May 26, 2012

fortune soul

"But it heals, it just heals because life does not stop going on."

Bazen kendini komedi filmi sanan bir dram filminin içinde yaşıyormuşum gibi geliyor. Etrafımdaki zaman sürekli akıp gidiyor ama içimde hiçbir şey kıpırdamıyor sanki. Belki de bu yüzden zaman, içimdeki hiçbir şeyi iyileştirmiyor. Ve belki de bu yüzden şu yukarıdaki cümlenin ardından koca bir kahkaha efekti gelecekmiş gibi hissediyorum. 
Ve dahası her şeyi kolayca elde etmeye o kadar alışmışım ki bazen bir şeyler için çaba göstermeye başlamak bile haftalarımı alabiliyor...
"Hiç katılmıyorum. Not at all! Hakkımda söylenenlere katılmıyorum. Bunu rahatlıkla söyleyebilirim size. Tuna beni gözünde büyütüyor.

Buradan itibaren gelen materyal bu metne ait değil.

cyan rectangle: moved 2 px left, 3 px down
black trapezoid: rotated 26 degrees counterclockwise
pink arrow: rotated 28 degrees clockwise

Yalnız o mu? Çocukluğumdan beri çevremdeki insanların büyük bir bölümü bunu bana hep yapıyorlar. Belki de sorun bendedir? Ben, belki de insanlara "mükemmel bir imge" vermek yanlışıyla doğmuşumdur. İnsanlar beni çok güçlü, çok akıllı, zeki ve başarılı bulur daima. Böyle damgalanmış birinin yanlış yapmak ve/ya zayıf olmak hakkını da elinden aldıklarını asla düşünmezler ama... En sevdiklerim bile bir hata yaptığımda şaşırır, zayıflıklarımla tanışınca bunalır, telaşa kapılırlar. Tüm bildiklerim arasında benimle başa çıkabilen yalnızca iki kişi olmuştur.Albenili ve hoş bir kız olduğum söylenir durur hep. Hâlâ neremin albenili olduğunu da anlamış değilim. Ne annemin baş döndürücü zerafeti, ne Meriç'in kalemle çizilmiş güzelliği, ne Bürkan'ın seksi kadınlığı... Bende hiçbiri yok. Erkeklerin beni çekici bulmalarının nedeni bir bilinmezlik benim için. Şimdi tutup da dış görünüşümü beğenmediğimi söylesem kimse inanmaz bana.Söylemiyorum."